Saved entries
-.-.-

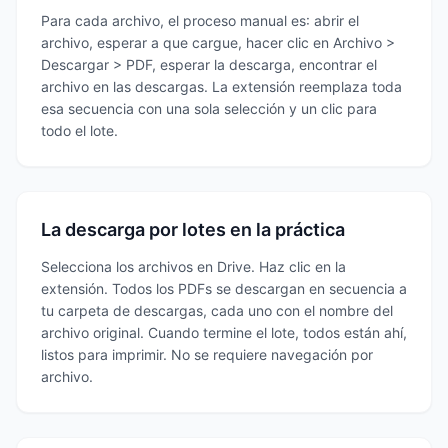
Para cada archivo, el proceso manual es: abrir el
archivo, esperar a que cargue, hacer clic en Archivo >
Descargar > PDF, esperar la descarga, encontrar el
archivo en las descargas. La extensión reemplaza toda
esa secuencia con una sola selección y un clic para
todo el lote.
La descarga por lotes en la práctica
Selecciona los archivos en Drive. Haz clic en la
extensión. Todos los PDFs se descargan en secuencia a
tu carpeta de descargas, cada uno con el nombre del
archivo original. Cuando termine el lote, todos están ahí,
listos para imprimir. No se requiere navegación por
archivo.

-.-.-

» **AIM OF THE TASK**
Return all of the entries word for word, but omit the pictures.

» **REPLY TO THE EXERCISE**
Para cada archivo, el proceso manual es: abrir el
archivo, esperar a que cargue, hacer clic en Archivo >
Descargar > PDF, esperar la descarga, encontrar el
archivo en las descargas. La extensión reemplaza toda
esa secuencia con una sola selección y un clic para
todo el lote.
La descarga por lotes en la práctica
Selecciona los archivos en Drive. Haz clic en la
extensión. Todos los PDFs se descargan en secuencia a
tu carpeta de descargas, cada uno con el nombre del
archivo original. Cuando termine el lote, todos están ahí,
listos para imprimir. No se requiere navegación por
archivo.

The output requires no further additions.